Copy each line below in which the string "your" appears.

Top of Materials provided

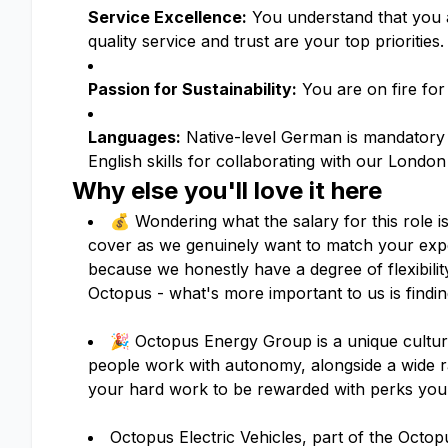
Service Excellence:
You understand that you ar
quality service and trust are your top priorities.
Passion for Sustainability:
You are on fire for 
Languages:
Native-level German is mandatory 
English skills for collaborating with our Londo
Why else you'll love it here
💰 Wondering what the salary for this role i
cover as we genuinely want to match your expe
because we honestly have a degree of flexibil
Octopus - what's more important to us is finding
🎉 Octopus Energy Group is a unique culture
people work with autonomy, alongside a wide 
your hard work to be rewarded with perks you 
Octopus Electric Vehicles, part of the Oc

Bottom of Materials provided

* [Solution below]:
quality service and trust are your top priorities.
cover as we genuinely want to match your expe
your hard work to be rewarded with perks you 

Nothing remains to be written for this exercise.